Populisme, populaire, populace… et quoi encore?

Entendu – Retenu
Article en partage de l’écoute de l’émission L’invité des matins du 2 novembre 2016 sur France Culture, intitulée «Le populisme, ou le retour des passions politiques?»

Ces mots reviennent constamment dès qu’on discute politique, à gauche comme à droite.

Souvent assorti de mépris, voire d’inquiétude ou de peur, le populisme est au cœur de l’actualité politique mondiale. Pierre Rosanvallon, historien et sociologue français, définit le populisme à la fois comme un symptôme et un problème de dysfonctionnement démocratique.

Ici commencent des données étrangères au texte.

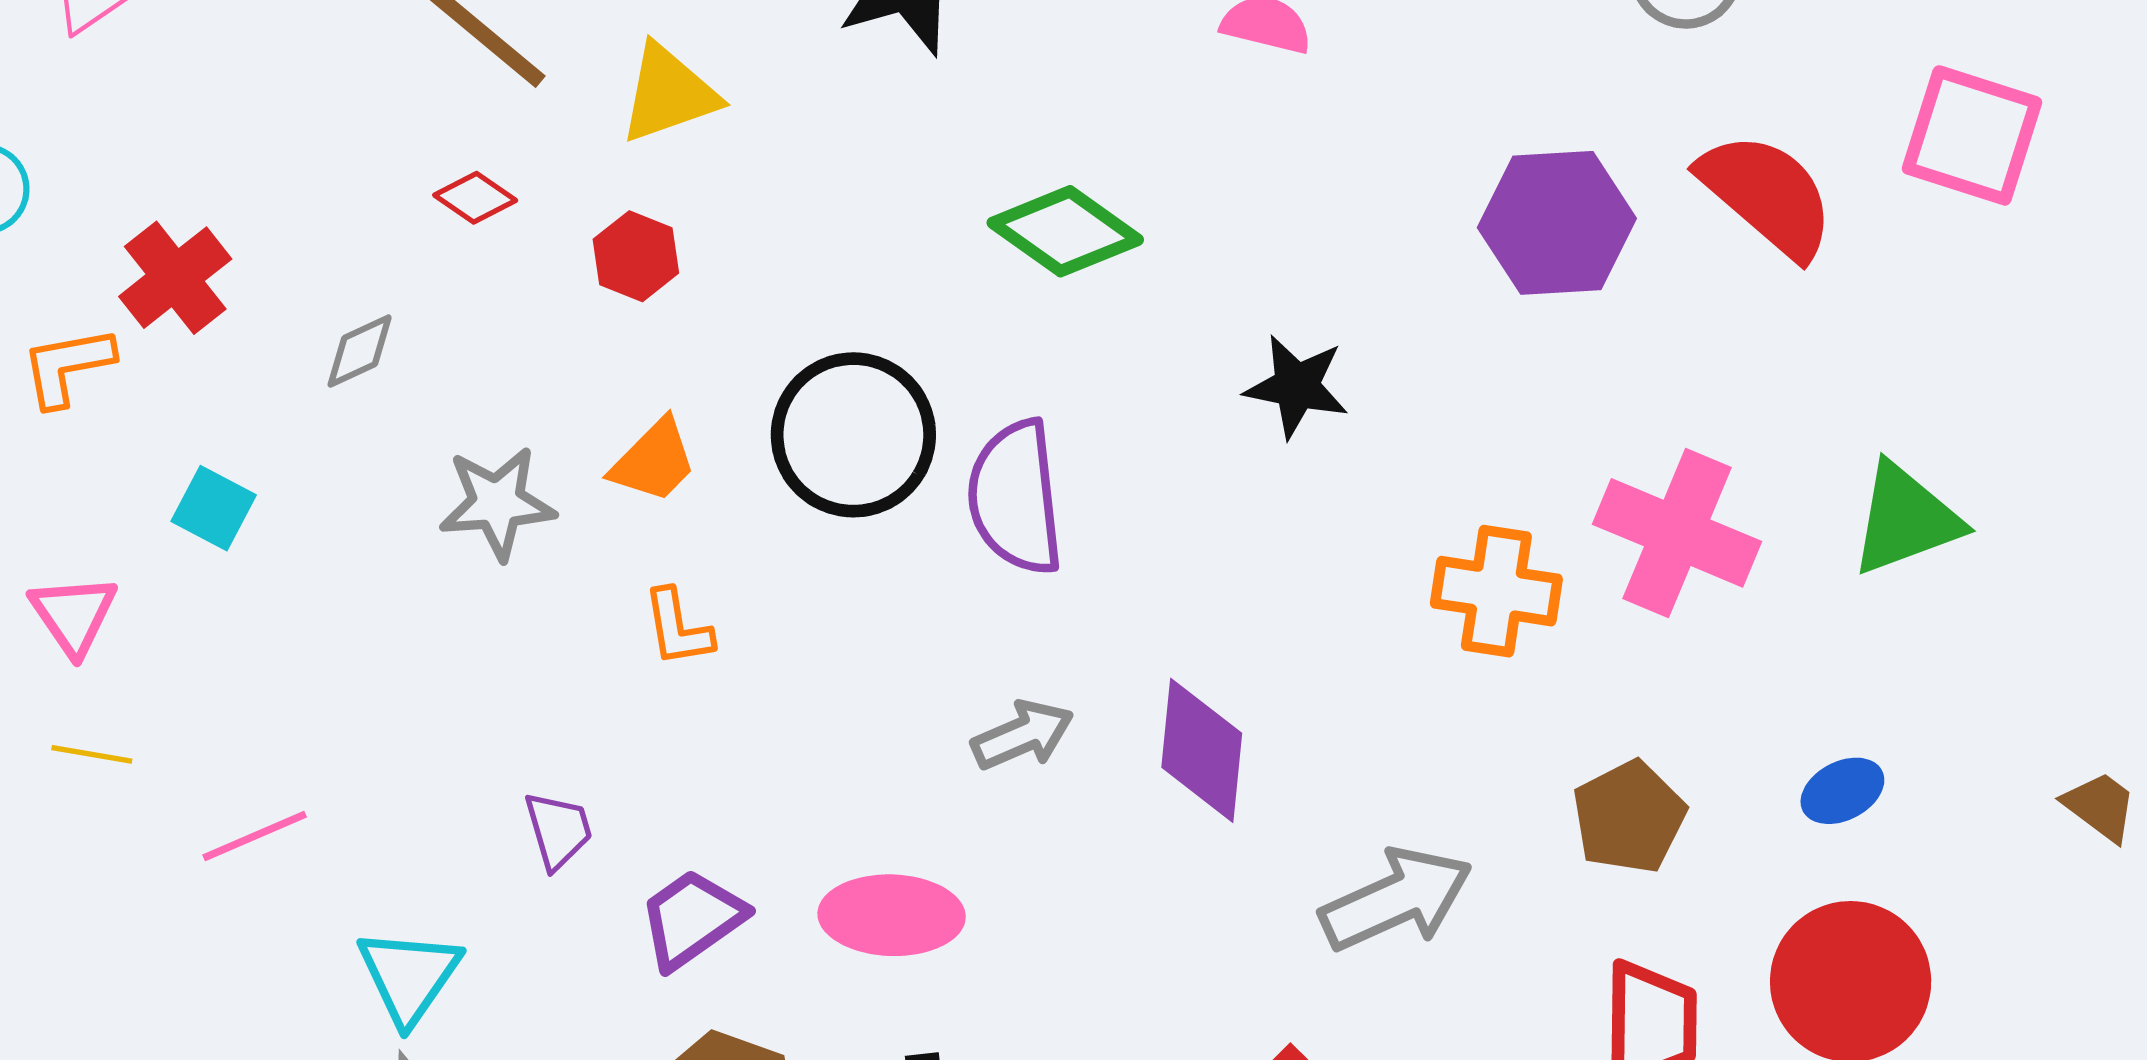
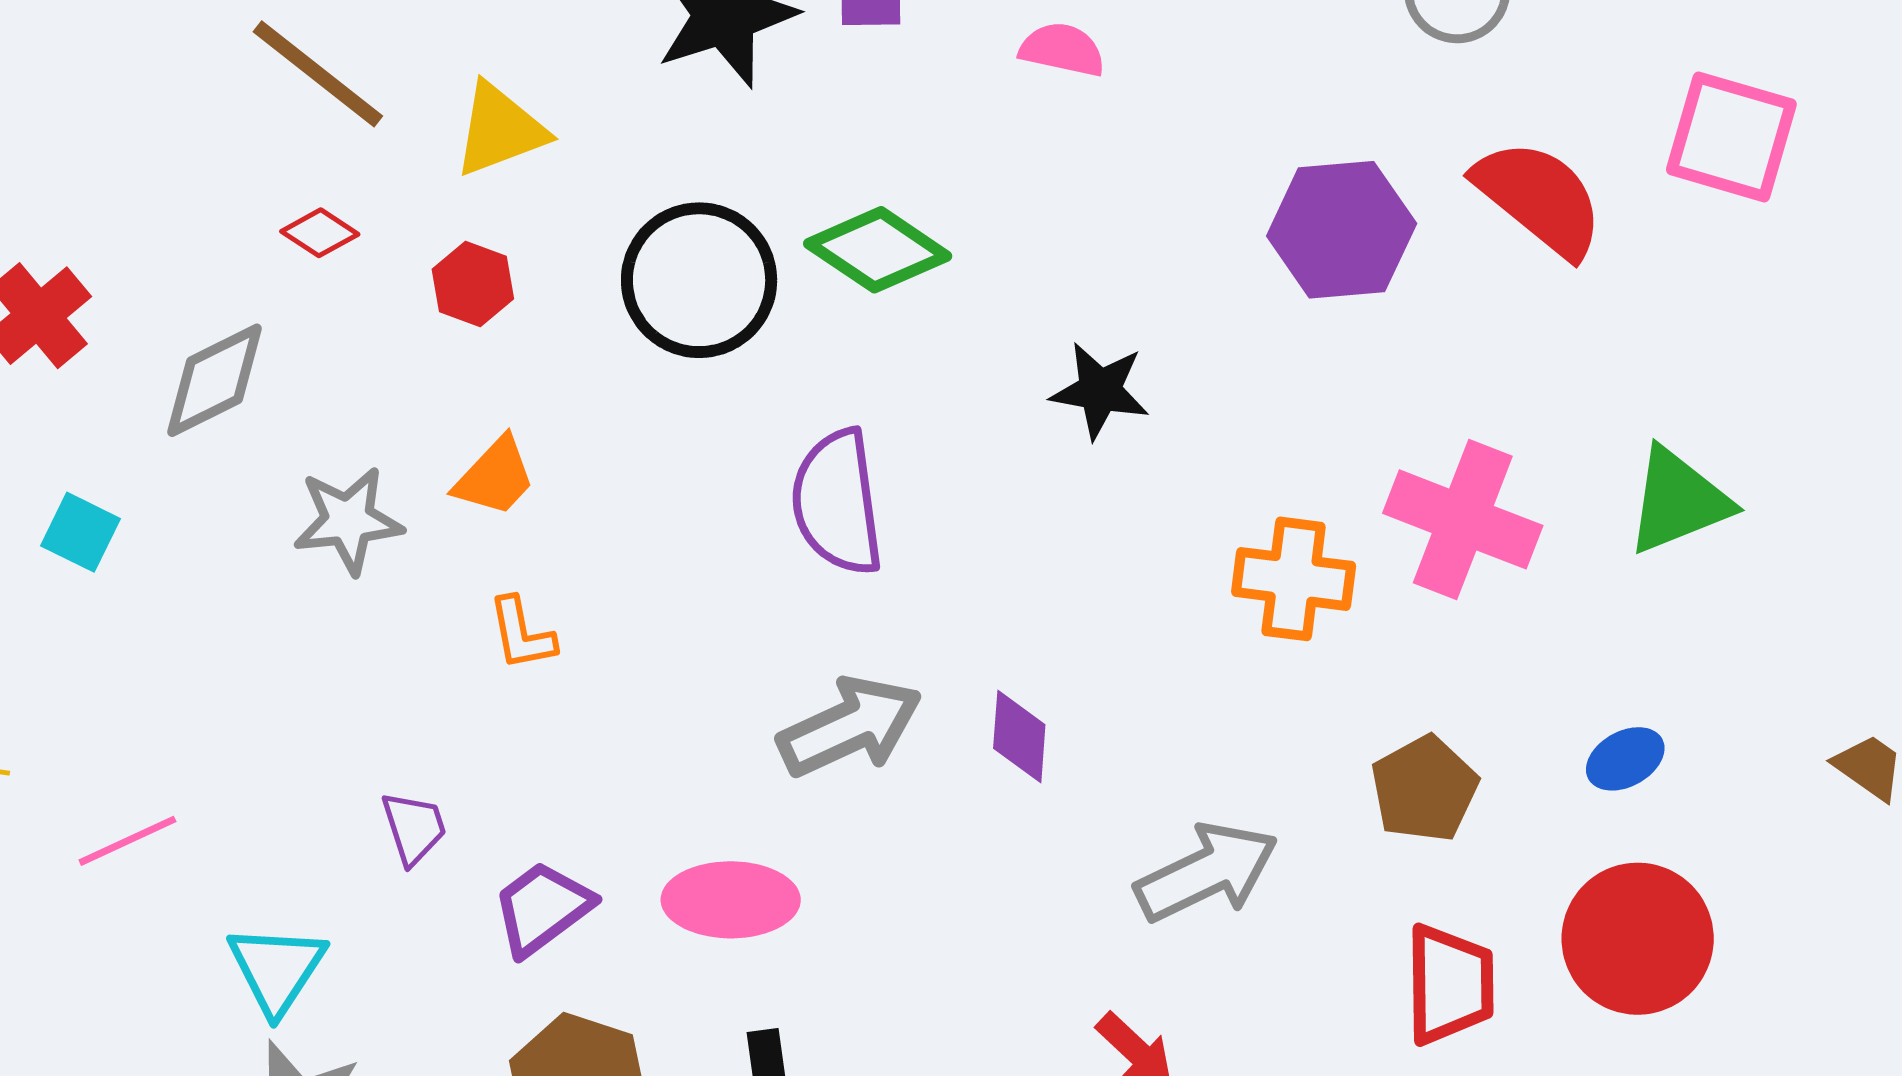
gray diamond: (360, 351) -> (214, 380), size x1.6
black circle: (853, 435) -> (699, 280), moved
gray arrow: (1023, 735) -> (850, 726), size x1.5
purple diamond: (1202, 750) -> (1019, 736), size x0.7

Alors que le terme «peuple» fonde les démocraties, Pierre Rosanvallon distingue les mouvements populistes d’opposition des régimes populistes. Les premiers (comme le FN en France) entretiennent une vision simplifiée de l’émancipation sociale comme un face à face, voire un combat entre un peuple indifférencié et uni, nommé au singulier, faisant bloc par rapport aux élites, à l’oligarchie et aux pouvoirs dominants. Sous-entendu, si on était débarrassé de ces groupes, tout irait bien mieux dans la société. Quant aux régimes populistes, de gauche comme de droite, (en Pologne, Russie, Hongrie… pour en citer quelques-uns), ils virent à l’autoritarisme. Pour eux, le peuple parle d’une seule voix. Et si quelqu’un n’est pas d’accord, il devient l’ennemi de tous. Les cours constitutionnelles — qui sont la mémoire patiemment construite de la volonté générale — sont dévalorisées voire supprimées. Les différences s’effilochent dans l’identité nationale, voire nationaliste, qui devient souveraine et s’incarne en la personne du dirigeant, élu ou non, à la tête du pays.

Précieux pluralisme

Le déficit de représentation de la société dans les élites politiques, de plus en plus coupées de la réalité des gens, n’est plus à démontrer. Mais ce n’est pas en les dénonçant qu’on va aider au changement. Les partis politiques ne représentent plus les classes sociales, ils sont devenus des machines de soutien ou de critique des gouvernements. Il faut donc trouver des moyens de discussion et de représentation de la société en dehors des partis politiques.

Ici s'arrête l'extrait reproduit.